— Exercise instructions —
Pull every line of the entries that has the word "Kota".

— Entries provided —
============

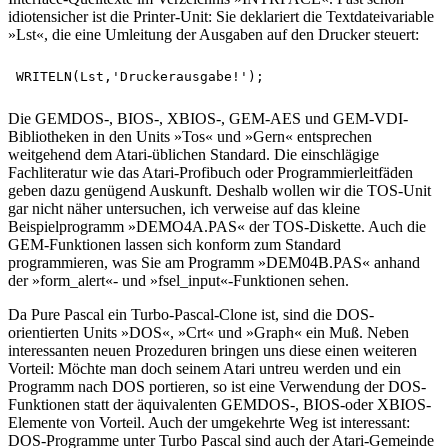
idiotensicher ist die Printer-Unit: Sie deklariert die Textdateivariable
»Lst«, die eine Umleitung der Ausgaben auf den Drucker steuert:
Die GEMDOS-, BIOS-, XBIOS-, GEM-AES und GEM-VDI-
Bibliotheken in den Units »Tos« und »Gern« entsprechen
weitgehend dem Atari-üblichen Standard. Die einschlägige
Fachliteratur wie das Atari-Profibuch oder Programmierleitfäden
geben dazu genügend Auskunft. Deshalb wollen wir die TOS-Unit
gar nicht näher untersuchen, ich verweise auf das kleine
Beispielprogramm »DEMO4A.PAS« der TOS-Diskette. Auch die
GEM-Funktionen lassen sich konform zum Standard
programmieren, was Sie am Programm »DEM04B.PAS« anhand
der »form_alert«- und »fsel_input«-Funktionen sehen.
Da Pure Pascal ein Turbo-Pascal-Clone ist, sind die DOS-
orientierten Units »DOS«, »Crt« und »Graph« ein Muß. Neben
interessanten neuen Prozeduren bringen uns diese einen weiteren
Vorteil: Möchte man doch seinem Atari untreu werden und ein
Programm nach DOS portieren, so ist eine Verwendung der DOS-
Funktionen statt der äquivalenten GEMDOS-, BIOS-oder XBIOS-
Elemente von Vorteil. Auch der umgekehrte Weg ist interessant:
DOS-Programme unter Turbo Pascal sind auch der Atari-Gemeinde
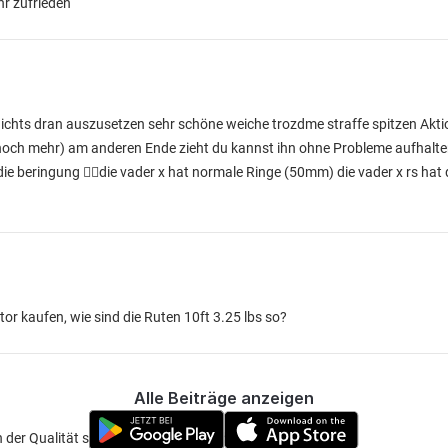
hr zufrieden
 nichts dran auszusetzen sehr schöne weiche trozdme straffe spitzen Akti
er noch mehr) am anderen Ende zieht du kannst ihn ohne Probleme aufhalt
t die beringung 🤷‍♂️die vader x hat normale Ringe (50mm) die vader x rs hat
tor kaufen, wie sind die Ruten 10ft 3.25 lbs so?
Alle Beiträge anzeigen
 der Qualität sind die sonik Ruten sehr gut 👌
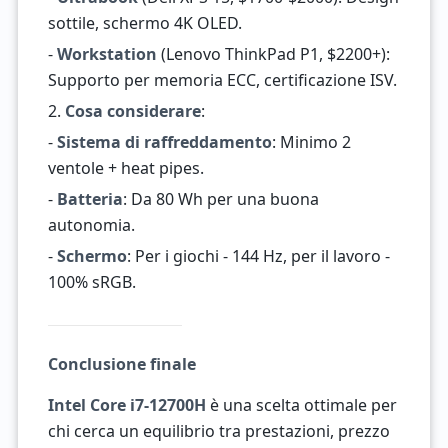
sottile, schermo 4K OLED.
-
Workstation
(Lenovo ThinkPad P1, $2200+):
Supporto per memoria ECC, certificazione ISV.
2.
Cosa considerare
:
-
Sistema di raffreddamento
: Minimo 2
ventole + heat pipes.
-
Batteria
: Da 80 Wh per una buona
autonomia.
-
Schermo
: Per i giochi - 144 Hz, per il lavoro -
100% sRGB.
Conclusione finale
Intel Core i7-12700H
è una scelta ottimale per
chi cerca un equilibrio tra prestazioni, prezzo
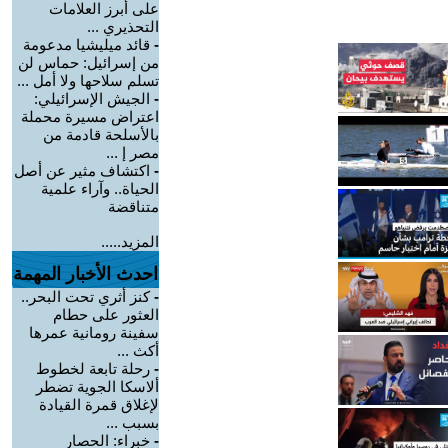
على أبرز العلامات
التحذيري ...
-
قائد ميليشيا مدعومة
من إسرائيل: حماس لن
تسلم سلاحها ولا أمل ...
-
الجيش الإسرائيلي:
اعتراض مسيرة محملة
بالأسلحة قادمة من
مصر إ ...
-
اكتشاف مثير عن أصل
الحياة.. وآراء علمية
متناقضة
المزيد.....
احدث الأخبار المهمة
-
كنز أثري تحت البحر..
العثور على حطام
سفينة رومانية عمرها
أكث ...
-
رحلة تابعة لخطوط
ألاسكا الجوية تضطر
لإغلاق قمرة القيادة
بسبب ...
-
خبراء: الحصار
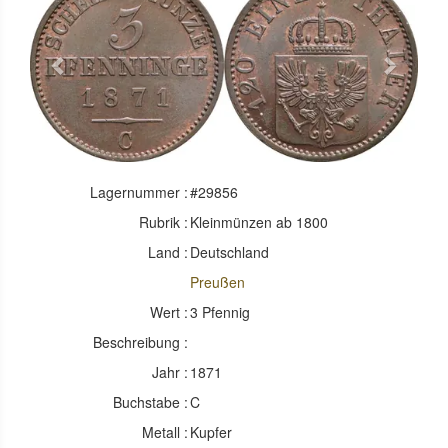
Previous
Next
Lagernummer :
#29856
Rubrik :
Kleinmünzen ab 1800
Land :
Deutschland
Preußen
Wert :
3 Pfennig
Beschreibung :
Jahr :
1871
Buchstabe :
C
Metall :
Kupfer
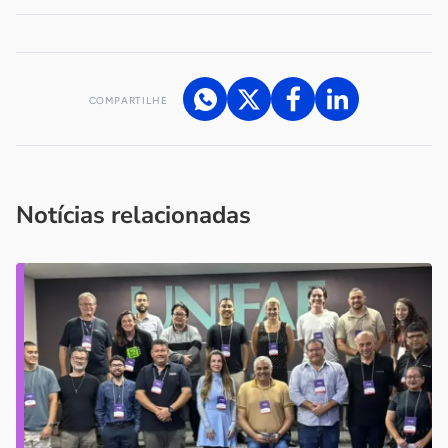
COMPARTILHE
Acesse nossos canais de atendimento
Ficou com alguma dúvida?
.
Se
você é um profissional da imprensa, entre em contato pelo
imprensa@sebrae.com.br
fale com a ASN em cada UF
ou
Notícias relacionadas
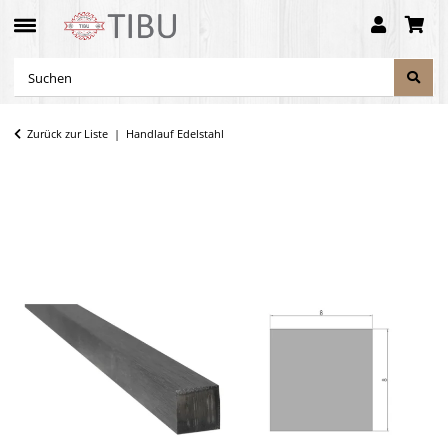
Zurück zur Liste
Handlauf Edelstahl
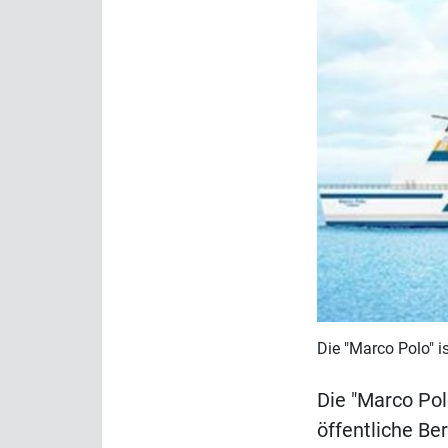
Die "Marco Polo" i
Die "Marco Pol
öffentliche Be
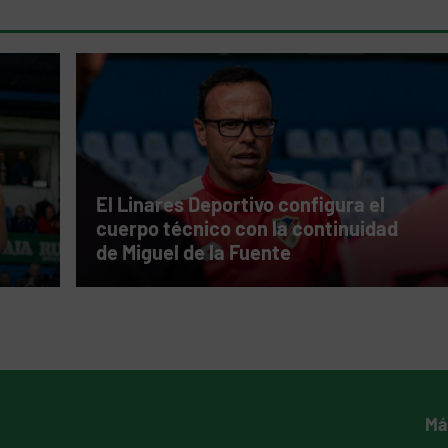
El Linares Deportivo configura el
cuerpo técnico con la continuidad
de Miguel de la Fuente
Má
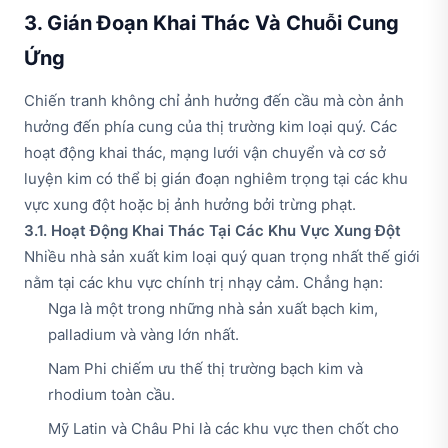
3. Gián Đoạn Khai Thác Và Chuỗi Cung
Ứng
Chiến tranh không chỉ ảnh hưởng đến cầu mà còn ảnh
hưởng đến phía cung của thị trường kim loại quý. Các
hoạt động khai thác, mạng lưới vận chuyển và cơ sở
luyện kim có thể bị gián đoạn nghiêm trọng tại các khu
vực xung đột hoặc bị ảnh hưởng bởi trừng phạt.
3.1. Hoạt Động Khai Thác Tại Các Khu Vực Xung Đột
Nhiều nhà sản xuất kim loại quý quan trọng nhất thế giới
nằm tại các khu vực chính trị nhạy cảm. Chẳng hạn:
Nga là một trong những nhà sản xuất bạch kim,
palladium và vàng lớn nhất.
Nam Phi chiếm ưu thế thị trường bạch kim và
rhodium toàn cầu.
Mỹ Latin và Châu Phi là các khu vực then chốt cho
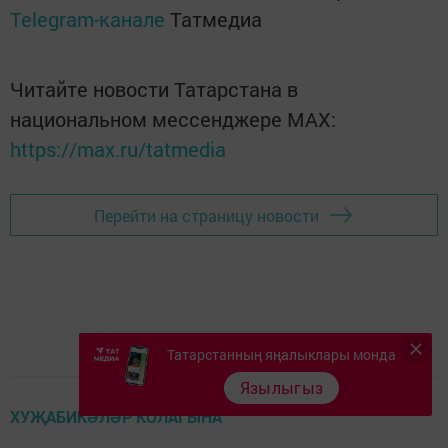
Telegram-канале
Татмедиа
Читайте новости Татарстана в
национальном мессенджере MАХ:
https://max.ru/tatmedia
Перейти на страницу новости
Татарстанның яңалыклары монда
Язылыгыз
ХУҖАБИКӘЛӘР КОЛАГЫНА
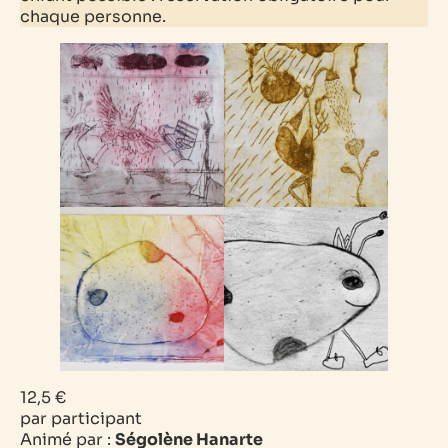
chaque personne.
12,5 €
par participant
Animé par :
Ségolène Hanarte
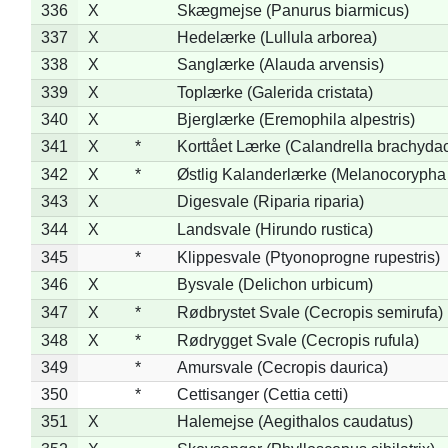
336
X
Skægmejse (Panurus biarmicus)
337
X
Hedelærke (Lullula arborea)
338
X
Sanglærke (Alauda arvensis)
339
X
Toplærke (Galerida cristata)
340
X
Bjerglærke (Eremophila alpestris)
341
X
*
Korttået Lærke (Calandrella brachydac
342
X
*
Østlig Kalanderlærke (Melanocorypha
343
X
Digesvale (Riparia riparia)
344
X
Landsvale (Hirundo rustica)
345
*
Klippesvale (Ptyonoprogne rupestris)
346
X
Bysvale (Delichon urbicum)
347
X
*
Rødbrystet Svale (Cecropis semirufa)
348
X
*
Rødrygget Svale (Cecropis rufula)
349
*
Amursvale (Cecropis daurica)
350
*
Cettisanger (Cettia cetti)
351
X
Halemejse (Aegithalos caudatus)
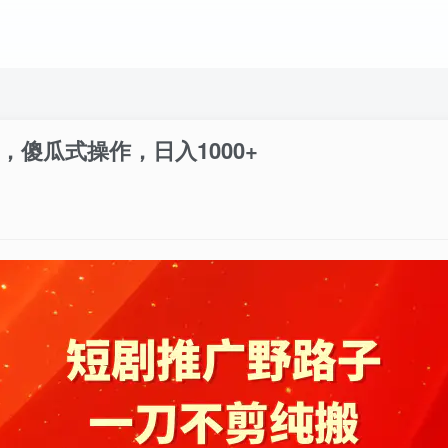
傻瓜式操作，日入1000+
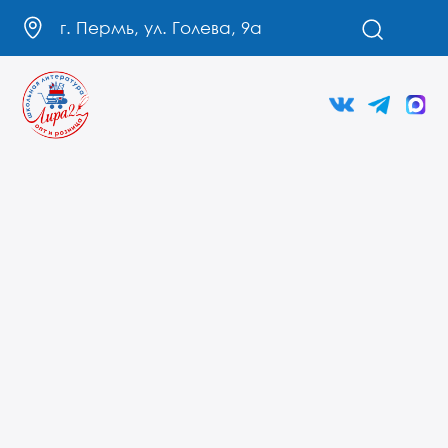
г. Пермь, ул. Голева, 9а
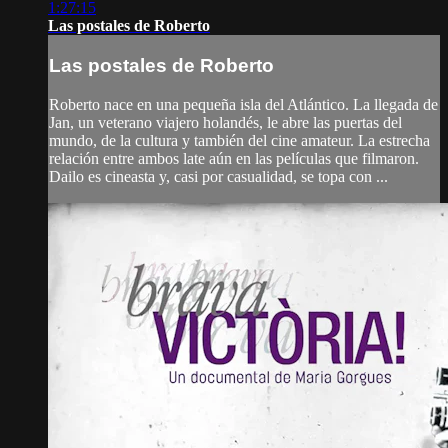
1:27:15
Las postales de Roberto
Las postales de Roberto
Roberto nace en una pequeña isla del Atlántico. La llegada de
Jan, un veterano viajero holandés, le abre las puertas del
mundo, de la cultura y también del cine amateur. La estrecha
relación entre ambos late aún en las películas que filmaron.
Dailo es cineasta y, casi por casualidad, se topa con ...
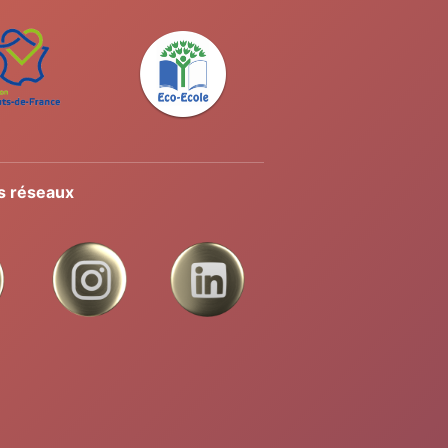
s réseaux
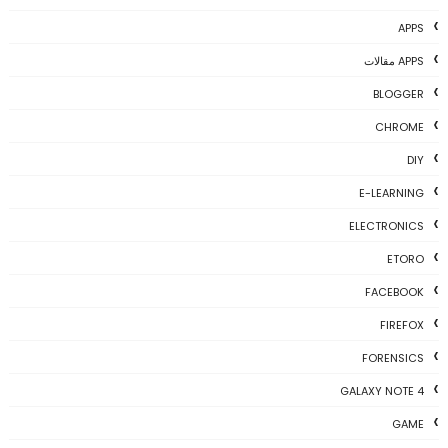
APPS
APPS مقالات
BLOGGER
CHROME
DIY
E-LEARNING
ELECTRONICS
ETORO
FACEBOOK
FIREFOX
FORENSICS
GALAXY NOTE 4
GAME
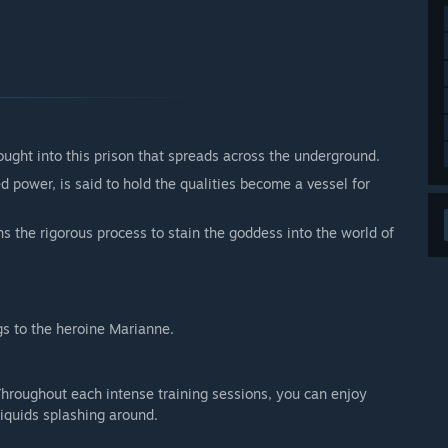
rought into this prison that spreads across the underground.
 power, is said to hold the qualities become a vessel for
ins the rigorous process to stain the goddess into the world of
gs to the heroine Marianne.
Throughout each intense training sessions, you can enjoy
iquids splashing around.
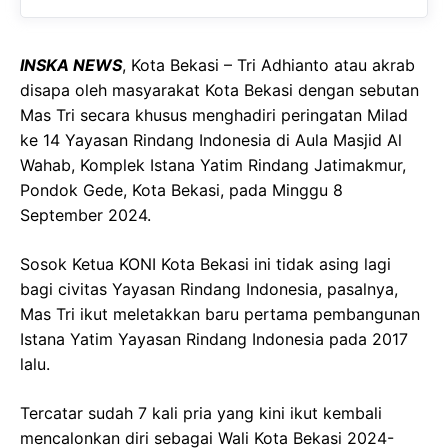
o
A
a
o
p
m
INSKA NEWS
, Kota Bekasi – Tri Adhianto atau akrab
k
p
disapa oleh masyarakat Kota Bekasi dengan sebutan
Mas Tri secara khusus menghadiri peringatan Milad
ke 14 Yayasan Rindang Indonesia di Aula Masjid Al
Wahab, Komplek Istana Yatim Rindang Jatimakmur,
Pondok Gede, Kota Bekasi, pada Minggu 8
September 2024.
Sosok Ketua KONI Kota Bekasi ini tidak asing lagi
bagi civitas Yayasan Rindang Indonesia, pasalnya,
Mas Tri ikut meletakkan baru pertama pembangunan
Istana Yatim Yayasan Rindang Indonesia pada 2017
lalu.
Tercatar sudah 7 kali pria yang kini ikut kembali
mencalonkan diri sebagai Wali Kota Bekasi 2024-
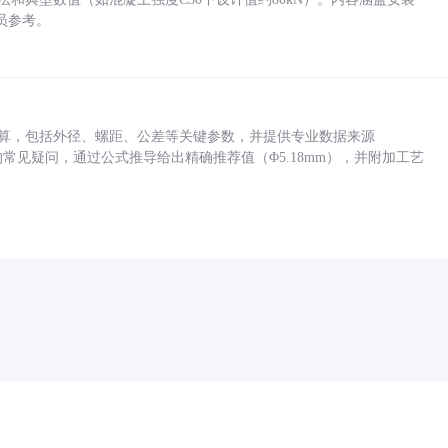
员参考。
底孔计算，包括外径、螺距、公差等关键参数，并提供专业数据来源
孔尺寸的常见疑问，通过公式推导给出精确推荐值（Φ5.18mm），并附加工艺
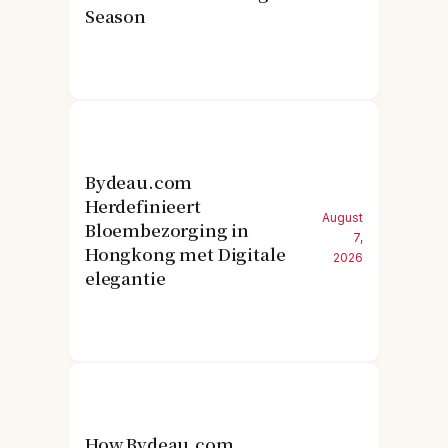
Season
Bydeau.com
Herdefinieert
August
Bloembezorging in
7,
Hongkong met Digitale
2026
elegantie
How Bydeau.com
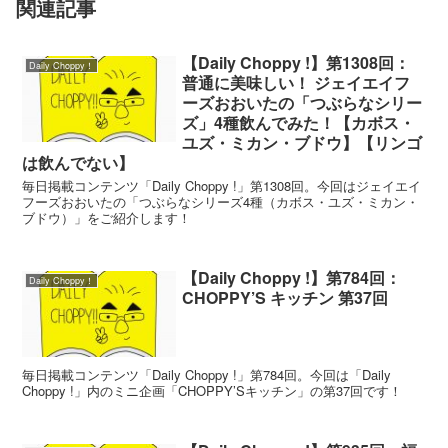
関連記事
【Daily Choppy !】第1308回：
Daily Choppy！
普通に美味しい！ ジェイエイフ
ーズおおいたの「つぶらなシリー
ズ」4種飲んでみた！【カボス・
ユズ・ミカン・ブドウ】【リンゴ
は飲んでない】
毎日掲載コンテンツ「Daily Choppy !」第1308回。今回はジェイエイ
フーズおおいたの「つぶらなシリーズ4種（カボス・ユズ・ミカン・
ブドウ）」をご紹介します！
【Daily Choppy !】第784回：
Daily Choppy！
CHOPPY’S キッチン 第37回
毎日掲載コンテンツ「Daily Choppy !」第784回。今回は「Daily
Choppy !」内のミニ企画「CHOPPY’Sキッチン」の第37回です！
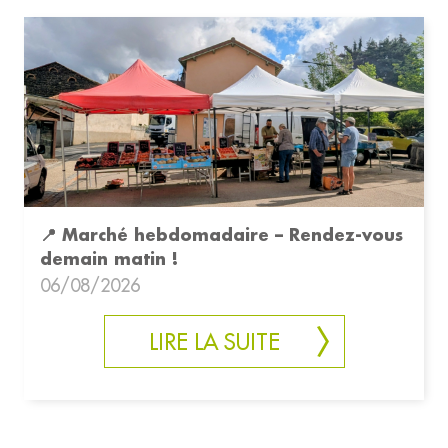
📍 Marché hebdomadaire – Rendez-vous
demain matin !
06/08/2026
LIRE LA SUITE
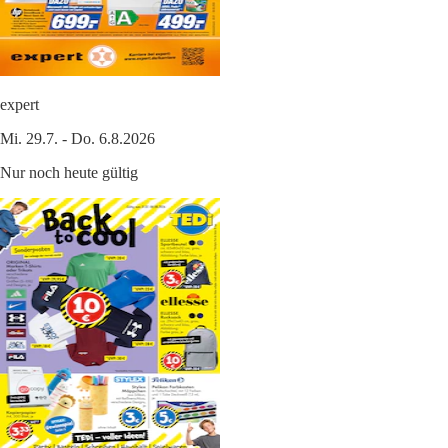
expert
Mi. 29.7. - Do. 6.8.2026
Nur noch heute gültig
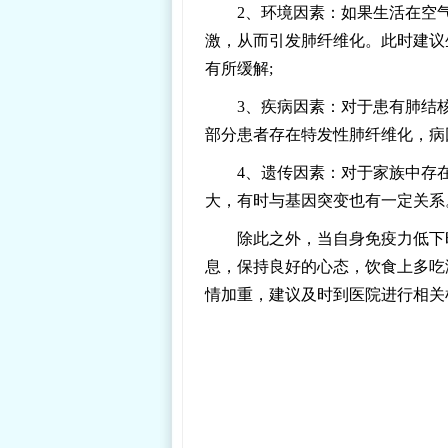
2、环境因素：如果生活在空
激，从而引发肺纤维化。此时建议
有所缓解;
3、疾病因素：对于患有肺结
部分患者存在特发性肺纤维化，病
4、遗传因素：对于家族中存
大，有时与基因突变也有一定关系
除此之外，当自身免疫力低下
息，保持良好的心态，饮食上多吃
情加重，建议及时到医院进行相关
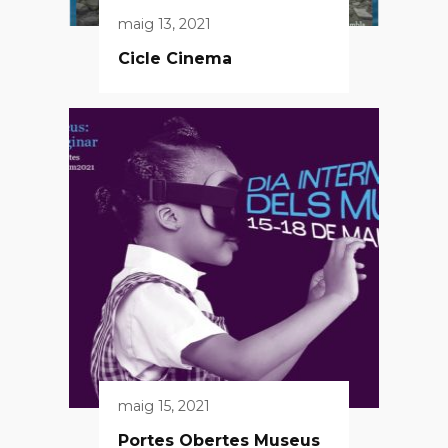
maig 13, 2021
Cicle Cinema
maig 15, 2021
Portes Obertes Museus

============

— Exercise solution —
, Kota Bekasi – Tri Adhianto atau akrab
disapa oleh masyarakat Kota Bekasi dengan sebutan
Pondok Gede, Kota Bekasi, pada Minggu 8
Sosok Ketua KONI Kota Bekasi ini tidak asing lagi
mencalonkan diri sebagai Wali Kota Bekasi 2024-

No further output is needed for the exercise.